Referring to charges from the opposition and trade unions who say the government wants to keep the reserves flush with cash as a hedge against the budget deficit, Kattel said the government is too obsessed with budget balance, as Estonia's government debt is extremely small. "It is not normal to make budgetary balance more important than job creation," he said.
Estonia, said Katel, wants a flexible job market but does not want to deal with the aspect of making hiring easier, not just firing. "The new employment contracts legislation radicalized the situation even more," he said.
The 2009 Employment Contracts Act made it easier for companies to sack employees and was supposed to be compensated by higher unemployment insurance payouts. But as the recession deepened, the government said there was no money.
Financial Minister Ligi said on the same ETV program that it is not just financial straits keeping unemployment compensation from increasing, but philosophy. "Some people always have the attitude that I'll wait until my benefits run out and not move a muscle until then. This was even seen during the crisis to a great extent," Ligi said.

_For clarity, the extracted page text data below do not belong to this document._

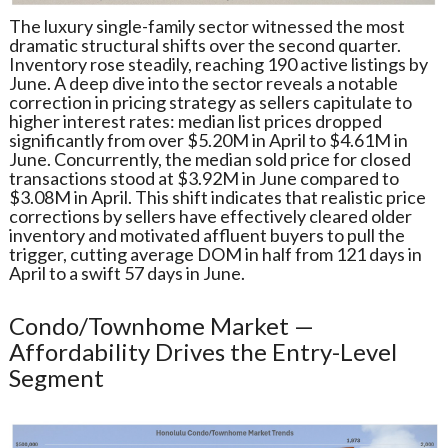
The luxury single-family sector witnessed the most
dramatic structural shifts over the second quarter.
Inventory rose steadily, reaching 190 active listings by
June. A deep dive into the sector reveals a notable
correction in pricing strategy as sellers capitulate to
higher interest rates: median list prices dropped
significantly from over $5.20M in April to $4.61M in
June. Concurrently, the median sold price for closed
transactions stood at $3.92M in June compared to
$3.08M in April. This shift indicates that realistic price
corrections by sellers have effectively cleared older
inventory and motivated affluent buyers to pull the
trigger, cutting average DOM in half from 121 days in
April to a swift 57 days in June.
Condo/Townhome Market —
Affordability Drives the Entry-Level
Segment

The finance minister said it was "Soviet" to think that employer and employee interests were in opposition to each other. "The illusion of guarantees contained in past labor law actually did not work," he said. "They led to a bad situation by which, if the employer wanted to sneak past employees, they would think of ways of doing so that everything was formally legal."
Kattel cited the wage support measure as a good possibility for stimulating the job market. Companies are paid at a level of half of new recruit's wage for hiring them and up to one minimum monthly wage. But companies became eligible too late - last year - for it to make a difference so far, said Kattel.